The Pahranagat NWR was established in 1963, under the authority of the Migratory Bird Conservation Act, as amended, to protect habitat for migrating birds in the Pahranagat Valley. The 5,382 acre Wildlife Refuge consists of marshes, meadows, lakes, and upland desert habitat. It provides nesting, resting, and feeding areas for waterfowl, shorebirds, wading birds, and song birds including the endangered southwestern willow flycatcher.
In accordance with National Environmental Policy Act (NEPA) (40 CFR 1506.6(b)) requirements, this notice announces the availability of the ROD for the final CCP/EIS for the Desert NWR Complex. We completed a thorough analysis of the environmental, social, and economic considerations in the final CCP/EIS. The ROD documents our selection of Alternative C, for Ash Meadows, Desert, and Moapa Valley NWRs and Alternative D for Pahranagat NWR.
The National Wildlife Refuge System Improvement Act of 1997 (16 U.S.C. 668dd-668ee) (Improvement Act), which amended the National Wildlife Refuge System Administration Act of 1966, requires us to develop a CCP for each national wildlife refuge. The purpose for developing a CCP is to provide refuge managers with a 15-yearplan for achieving refuge purposes and contributing toward the mission of the National Wildlife Refuge System (NWRS), consistent with sound principles of fish and wildlife management, conservation, legal mandates, and our policies. In addition to outlining broad management direction on conserving wildlife and their habitats, CCPs identify wildlife-dependent recreational opportunities available to the public, including opportunities for hunting, fishing, wildlife observation and photography, and environmental education and interpretation. We will review and update the CCP at least every 15 years in accordance with the Improvement Act.
CCP Alternatives and Selected Alternative ↑
Both our draft and final CCP/EIS identified several major issues. To address those issues, we developed and evaluated three alternatives for managing Ash Meadows and Moapa Valley NWRs and four alternatives for managing Desert and Pahranagat NWRs. These alternatives are outlined in the final CCP/EIS Summary document available at http://www.fws.gov/desertcomplex/ccp.htm.

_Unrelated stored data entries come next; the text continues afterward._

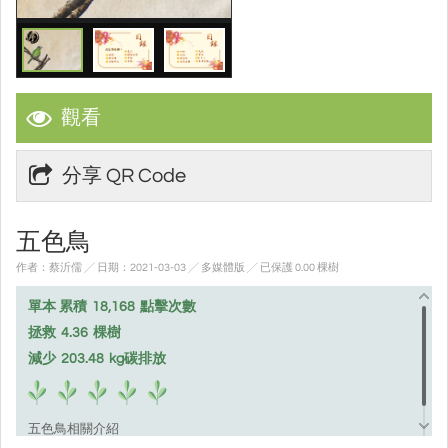
觀看
分享 QR Code
五色鳥
作者：蔡沂儒 ╱ 日期：2021-03-03 ╱ 多媒體版
╱ 已保護 0.00 棵樹
單本 累積
18,168
點擊次數
拯救
4.36
棵樹
減少
203.48
kg碳排放
五色鳥相關介紹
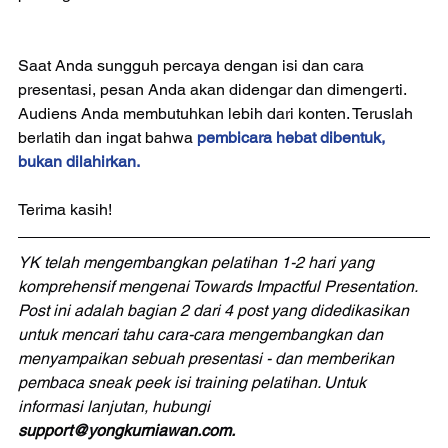
Saat Anda sungguh percaya dengan isi dan cara 
presentasi, pesan Anda akan didengar dan dimengerti. 
Audiens Anda membutuhkan lebih dari konten. Teruslah 
berlatih dan ingat bahwa 
pembicara hebat dibentuk, 
bukan dilahirkan.
Terima kasih!
YK telah mengembangkan pelatihan 1-2 hari yang 
komprehensif mengenai Towards Impactful Presentation. 
Post ini adalah bagian 2 dari 4 post yang didedikasikan 
untuk mencari tahu cara-cara mengembangkan dan 
menyampaikan sebuah presentasi - dan memberikan 
pembaca sneak peek isi training pelatihan. Untuk 
informasi lanjutan, hubungi 
support@yongkurniawan.com.​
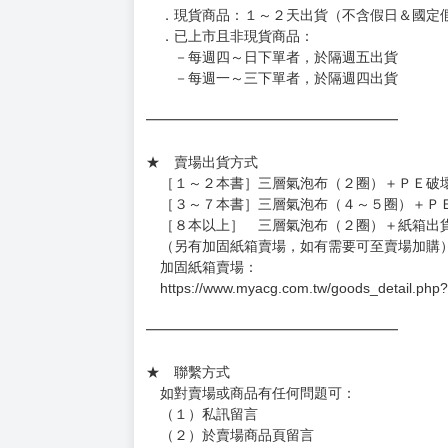
．現貨商品：１～２天出貨（不含假日＆國定
．已上市且非現貨商品：
－每週四～日下單者，於隔週五出貨
－每週一～三下單者，於隔週四出貨
━━━━━━━━━━━━━━━━━━
★ 賣場出貨方式
［１～２本書］三層氣泡布（２圈）＋ＰＥ破
［３～７本書］三層氣泡布（４～５圈）＋Ｐ
［８本以上］ 三層氣泡布（２圈）＋紙箱出
（另有加固紙箱賣場，如有需要可至賣場加購
加固紙箱賣場：
https://www.myacg.com.tw/goods_detail.php
━━━━━━━━━━━━━━━━━━
★ 聯繫方式
如對賣場或商品有任何問題可：
（１）私訊留言
（２）於賣場商品頁留言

Our decision is to adopt Alternative C for Ash Meadows, Desert, and Moapa Valley NWRs and Alternative D for Pahranagat NWR, as described in the ROD. The ROD details the basis of our decision, which we made after considering the following: the impacts identified in Chapter 4 of the draft and final CCP/EIS; the results of public and other agency comments; how well the alternative addresses the relevant issues, concerns, and opportunities identified during the planning process; and other relevant factors, including fulfilling the purposes for which the wildlife refuges were established, contributing to the mission and goals of the NWRS, and statutory and regulatory guidance. We have determined that Alternative C for Ash Meadows, Desert, and Moapa Valley NWRs and Alternative D for Pahranagat NWR include the suite of activities that best achieve the stated purpose and need for action and the goals for each wildlife refuge presented in the final CCP/EIS Chapter 1. These alternatives were selected for implementation because they provide the greatest number of opportunities for the wildlife refuges to make a significant contribution to the conservation of fish, wildlife, and habitat needs in the region, balanced with opportunities for high-quality wildlife-dependant recreation.Dated: January 26, 2010. Ren Lohofener, Regional Director, Pacific Southwest Region, Sacramento, California.